START Records for this exercise

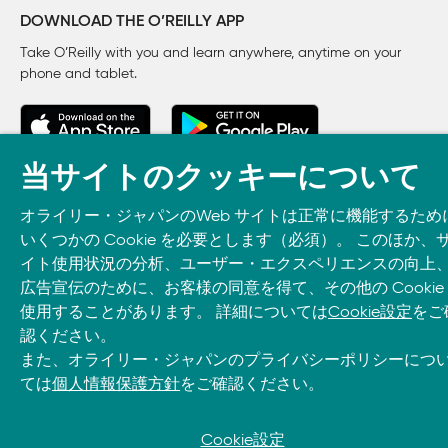
射座据付

DOWNLOAD THE O’REILLY APP
    INTERVIEW 08　井元隆行 （JAXA 宇宙輸送ミ
Take O’Reilly with you and learn anywhere, anytime on your
打ち上げ

phone
and tablet.
    INTERVIEW 09　森田泰弘（JAXA 宇宙輸送ミ
当サイトのクッキーについて
オライリー・ジャパンのWeb サイトは正常に機能するため
いくつかの Cookie を必要とします（必須）。 このほか、
イト使用状況の分析、ユーザー・エクスペリエンスの向上
広告宣伝のために、お客様の同意を得て、その他の Cookie
© 2026, O’Reilly Japan, Inc. oreilly.co.jpに掲載されているすべて
使用することがあります。 詳細については
Cookie設定
をご
のトレードマークおよび登録商標は、それぞれの所有者に帰属し
認ください。
ます。
また、オライリー・ジャパンのプライバシーポリシーにつ
ては
個人情報保護方針
をご確認ください。
Cookie設定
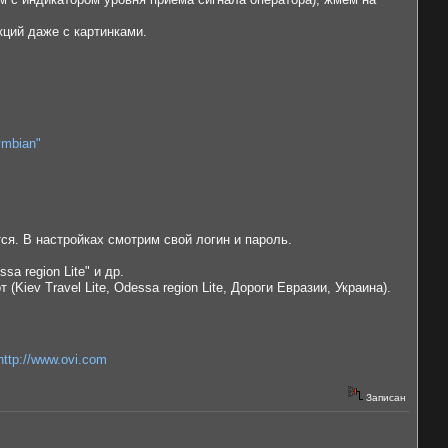
кций даже с картинками.
ymbian"
я. В настройках смотрим свой логин и пароль.
 region Lite" и др.
iev Travel Lite, Odessa region Lite, Дороги Евразии, Украина).
http://www.ovi.com
Записан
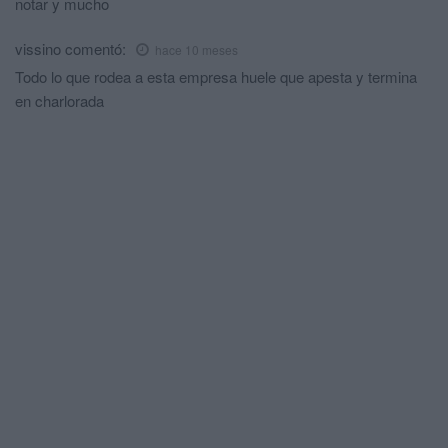
notar y mucho
vissino
comentó:
hace 10 meses
Todo lo que rodea a esta empresa huele que apesta y termina
en charlorada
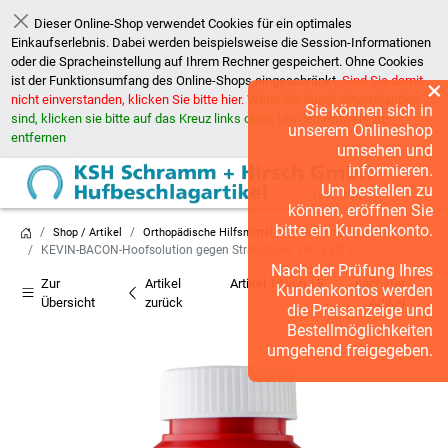
Dieser Online-Shop verwendet Cookies für ein optimales
Schließen
Einkaufserlebnis. Dabei werden beispielsweise die Session-Informationen
oder die Spracheinstellung auf Ihrem Rechner gespeichert. Ohne Cookies
ist der Funktionsumfang des Online-Shops eingeschränkt.
Sind Sie damit
×
nicht einverstanden, klicken Sie bitte hier.
Wenn Sie damit einverstanden
Sie können sich in
sind, klicken sie bitte auf das Kreuz links oben, um den Hinweis zu
unserem Onlineshop
entfernen
umsehen und
informieren.
Um bestellen zu
können, eröffnen Sie
bitte ein Kundenkonto.
Shop / Artikel
Orthopädische Hilfsmittel
Hanf/Kitt/Desinfektion
KEVIN-BACON-Hoofsolution gegen Strahlfäule, 150 g (St.)
Nach der Prüfung Ihres
Zur
Artikel
Artikel 10 von 15
nächster
Kundenkontos werden
Übersicht
zurück
Artikel
die Preisanzeige und
Bestellmöglichkeiten
umgehend freigegeben.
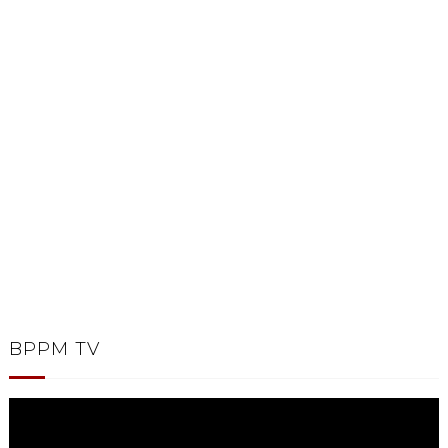
BPPM TV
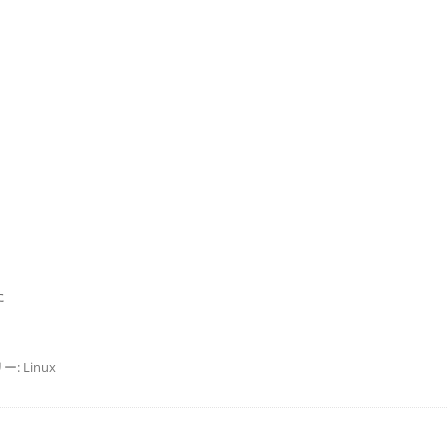
た
ー:
Linux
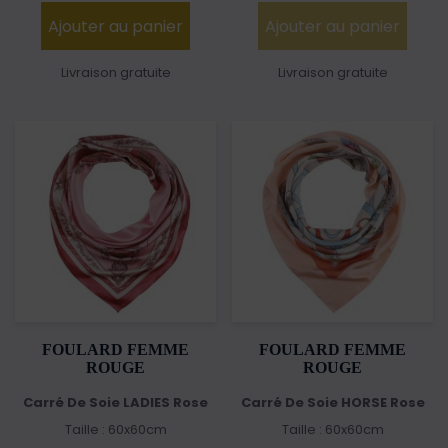
Ajouter au panier
Ajouter au panier
Livraison gratuite
Livraison gratuite
FOULARD FEMME
FOULARD FEMME
ROUGE
ROUGE
Carré De Soie LADIES Rose
Carré De Soie HORSE Rose
Taille : 60x60cm
Taille : 60x60cm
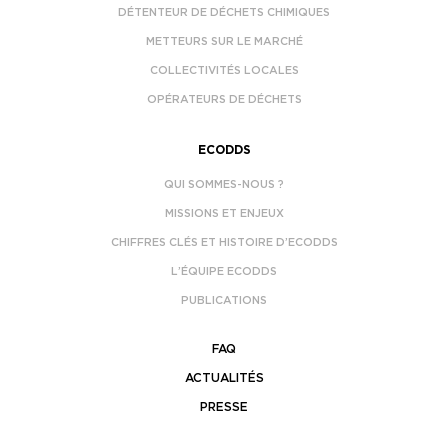
DÉTENTEUR DE DÉCHETS CHIMIQUES
METTEURS SUR LE MARCHÉ
COLLECTIVITÉS LOCALES
OPÉRATEURS DE DÉCHETS
ECODDS
QUI SOMMES-NOUS ?
MISSIONS ET ENJEUX
CHIFFRES CLÉS ET HISTOIRE D’ECODDS
L’ÉQUIPE ECODDS
PUBLICATIONS
FAQ
ACTUALITÉS
PRESSE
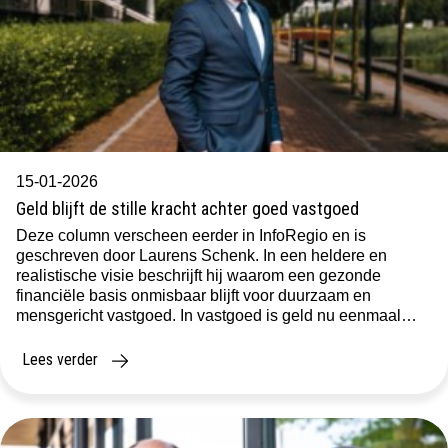
15-01-2026
Geld blijft de stille kracht achter goed vastgoed
Deze column verscheen eerder in InfoRegio en is
geschreven door Laurens Schenk. In een heldere en
realistische visie beschrijft hij waarom een gezonde
financiële basis onmisbaar blijft voor duurzaam en
mensgericht vastgoed. In vastgoed is geld nu eenmaal
belangrijk. Hoe graag we het ook anders zouden willen
zien, zonder een gezonde financiële basis staat geen […]
Lees verder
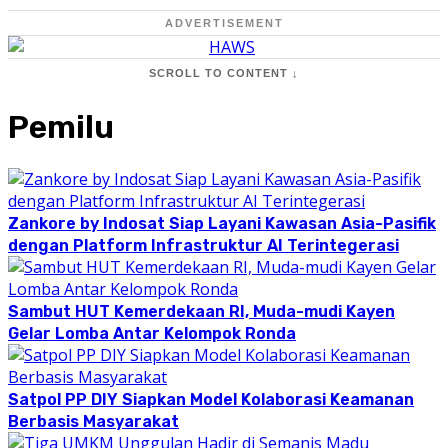
ADVERTISEMENT
SCROLL TO CONTENT ↓
Pemilu
Zankore by Indosat Siap Layani Kawasan Asia-Pasifik
dengan Platform Infrastruktur AI Terintegerasi
Sambut HUT Kemerdekaan RI, Muda-mudi Kayen
Gelar Lomba Antar Kelompok Ronda
Satpol PP DIY Siapkan Model Kolaborasi Keamanan
Berbasis Masyarakat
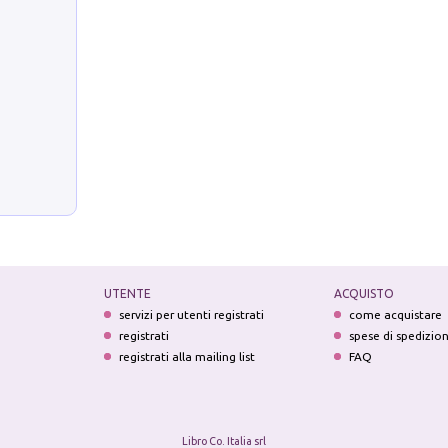
UTENTE
ACQUISTO
servizi per utenti registrati
come acquistare
registrati
spese di spedizio
registrati alla mailing list
FAQ
Libro Co. Italia srl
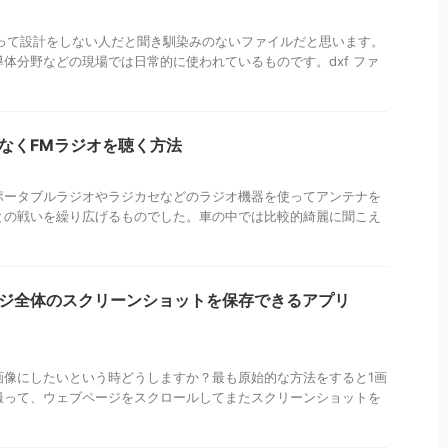
 を使って設計をしない人だと聞き馴染みのないファイルだと思います。
体分野などの現場では日常的に使われているものです。dxf ファ
雑音なくFMラジオを聴く方法
ポータブルラジオやラジカセなどのラジオ機器を使ってアンテナを
との戦いを繰り広げるものでした。車の中では比較的綺麗に聞こえ
ページ全体のスクリーンショットを保存できるアプリ
画像にしたいという時どうしますか？最も原始的な方法をすると1画
撮って、ウェブページをスクロールしてまたスクリーンショットを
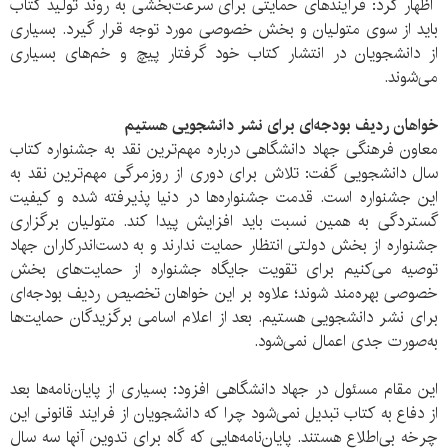
اظهار کرد: فرآیندهای حمایتی برای سرعت‌بخشی به روند تولید کتاب
باید از سوی متولیان و بخش خصوصی مورد توجه قرار گیرد. بسیاری
از دانشجویان در انتشار کتاب خود گرفتار پیچ و خم‌های بسیاری
می‌شوند.
خواهان ردیف بودجه‌ای برای نشر دانشجویی هستیم
معاون فرهنگی جهاد دانشگاهی درباره مهم‌ترین نقد به جشنواره کتاب
سال دانشجویی گفت: تلاش برای دوری از روزمرگی مهم‌ترین نقد به
این جشنواره است. قدمت جشنواره‌ها در دنیا پذیرفته شده و کیفیت
گستردگی به همین نسبت باید افزایش پیدا کند. متولیان برگزاری
جشنواره از بخش دولتی انتظار حمایت ندارند و به دست‌‌اندرکاران جهاد
توصیه می‌کنیم برای تقویت جایگاه جشنواره از حمایت‌های بخش
خصوصی بهره‌مند شوند؛ علاوه بر این خواهان تخصیص ردیف بودجه‌ای
برای نشر دانشجویی هستیم. بعد از اعلام اسامی برگزیدگان حمایت‌ها
به‌صورت جدی اعمال نمی‌شود.
این مقام مسئول در جهاد دانشگاهی افزود: بسیاری از پایان‌نامه‌ها بعد
از دفاع به کتاب تبدیل نمی‌شود چرا که دانشجویان از فرایند قانونی این
چرخه بی‌اطلاع هستند. پایان‌نامه‌هایی که گاه برای تدوین آنها سه سال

END Records for this exercise

| How to complete this task |
Omit the pictures and reproduce the records above exactly.

| Solution to this problem |
射座据付

DOWNLOAD THE O’REILLY APP
    INTERVIEW 08　井元隆行 （JAXA 宇宙輸送ミ
Take O’Reilly with you and learn anywhere, anytime on your
打ち上げ

phone
and tablet.
    INTERVIEW 09　森田泰弘（JAXA 宇宙輸送ミ
当サイトのクッキーについて
オライリー・ジャパンのWeb サイトは正常に機能するため
いくつかの Cookie を必要とします（必須）。 このほか、
イト使用状況の分析、ユーザー・エクスペリエンスの向上
広告宣伝のために、お客様の同意を得て、その他の Cookie
© 2026, O’Reilly Japan, Inc. oreilly.co.jpに掲載されているすべて
使用することがあります。 詳細については
Cookie設定
をご
のトレードマークおよび登録商標は、それぞれの所有者に帰属し
認ください。
ます。
また、オライリー・ジャパンのプライバシーポリシーにつ
ては
個人情報保護方針
をご確認ください。
Cookie設定
кций даже с картинками.
ymbian"
я. В настройках смотрим свой логин и пароль.
 region Lite" и др.
iev Travel Lite, Odessa region Lite, Дороги Евразии, Украина).
http://www.ovi.com
Записан
notar y mucho
vissino
comentó:
hace 10 meses
Todo lo que rodea a esta empresa huele que apesta y termina
en charlorada
Dieser Online-Shop verwendet Cookies für ein optimales
Schließen
Einkaufserlebnis. Dabei werden beispielsweise die Session-Informationen
oder die Spracheinstellung auf Ihrem Rechner gespeichert. Ohne Cookies
ist der Funktionsumfang des Online-Shops eingeschränkt.
Sind Sie damit
×
nicht einverstanden, klicken Sie bitte hier.
Wenn Sie damit einverstanden
Sie können sich in
sind, klicken sie bitte auf das Kreuz links oben, um den Hinweis zu
unserem Onlineshop
entfernen
umsehen und
informieren.
Um bestellen zu
können, eröffnen Sie
bitte ein Kundenkonto.
Shop / Artikel
Orthopädische Hilfsmittel
Hanf/Kitt/Desinfektion
KEVIN-BACON-Hoofsolution gegen Strahlfäule, 150 g (St.)
Nach der Prüfung Ihres
Zur
Artikel
Artikel 10 von 15
nächster
Kundenkontos werden
Übersicht
zurück
Artikel
die Preisanzeige und
Bestellmöglichkeiten
umgehend freigegeben.
BPPM TV
た
ー:
Linux
Ajouter au panier
Ajouter au panier
Livraison gratuite
Livraison gratuite
FOULARD FEMME
FOULARD FEMME
ROUGE
ROUGE
Carré De Soie LADIES Rose
Carré De Soie HORSE Rose
Taille : 60x60cm
Taille : 60x60cm
DÉTENTEUR DE DÉCHETS CHIMIQUES
METTEURS SUR LE MARCHÉ
COLLECTIVITÉS LOCALES
OPÉRATEURS DE DÉCHETS
ECODDS
QUI SOMMES-NOUS ?
MISSIONS ET ENJEUX
CHIFFRES CLÉS ET HISTOIRE D’ECODDS
L’ÉQUIPE ECODDS
PUBLICATIONS
FAQ
ACTUALITÉS
PRESSE
15-01-2026
Geld blijft de stille kracht achter goed vastgoed
Deze column verscheen eerder in InfoRegio en is
geschreven door Laurens Schenk. In een heldere en
realistische visie beschrijft hij waarom een gezonde
financiële basis onmisbaar blijft voor duurzaam en
mensgericht vastgoed. In vastgoed is geld nu eenmaal
belangrijk. Hoe graag we het ook anders zouden willen
zien, zonder een gezonde financiële basis staat geen […]
Lees verder
ADVERTISEMENT
SCROLL TO CONTENT ↓
Pemilu
Zankore by Indosat Siap Layani Kawasan Asia-Pasifik
dengan Platform Infrastruktur AI Terintegerasi
Sambut HUT Kemerdekaan RI, Muda-mudi Kayen
Gelar Lomba Antar Kelompok Ronda
Satpol PP DIY Siapkan Model Kolaborasi Keamanan
Berbasis Masyarakat
UTENTE
ACQUISTO
servizi per utenti registrati
come acquistare
registrati
spese di spedizio
registrati alla mailing list
FAQ
Libro Co. Italia srl
 を使って設計をしない人だと聞き馴染みのないファイルだと思います。
体分野などの現場では日常的に使われているものです。dxf ファ
雑音なくFMラジオを聴く方法
ポータブルラジオやラジカセなどのラジオ機器を使ってアンテナを
との戦いを繰り広げるものでした。車の中では比較的綺麗に聞こえ
ページ全体のスクリーンショットを保存できるアプリ
画像にしたいという時どうしますか？最も原始的な方法をすると1画
撮って、ウェブページをスクロールしてまたスクリーンショットを
اظهار کرد: فرآیندهای حمایتی برای سرعت‌بخشی به روند تولید کتاب
باید از سوی متولیان و بخش خصوصی مورد توجه قرار گیرد. بسیاری
از دانشجویان در انتشار کتاب خود گرفتار پیچ و خم‌های بسیاری
می‌شوند.
خواهان ردیف بودجه‌ای برای نشر دانشجویی هستیم
معاون فرهنگی جهاد دانشگاهی درباره مهم‌ترین نقد به جشنواره کتاب
سال دانشجویی گفت: تلاش برای دوری از روزمرگی مهم‌ترین نقد به
این جشنواره است. قدمت جشنواره‌ها در دنیا پذیرفته شده و کیفیت
گستردگی به همین نسبت باید افزایش پیدا کند. متولیان برگزاری
جشنواره از بخش دولتی انتظار حمایت ندارند و به دست‌‌اندرکاران جهاد
توصیه می‌کنیم برای تقویت جایگاه جشنواره از حمایت‌های بخش
خصوصی بهره‌مند شوند؛ علاوه بر این خواهان تخصیص ردیف بودجه‌ای
برای نشر دانشجویی هستیم. بعد از اعلام اسامی برگزیدگان حمایت‌ها
به‌صورت جدی اعمال نمی‌شود.
این مقام مسئول در جهاد دانشگاهی افزود: بسیاری از پایان‌نامه‌ها بعد
از دفاع به کتاب تبدیل نمی‌شود چرا که دانشجویان از فرایند قانونی این
چرخه بی‌اطلاع هستند. پایان‌نامه‌هایی که گاه برای تدوین آنها سه سال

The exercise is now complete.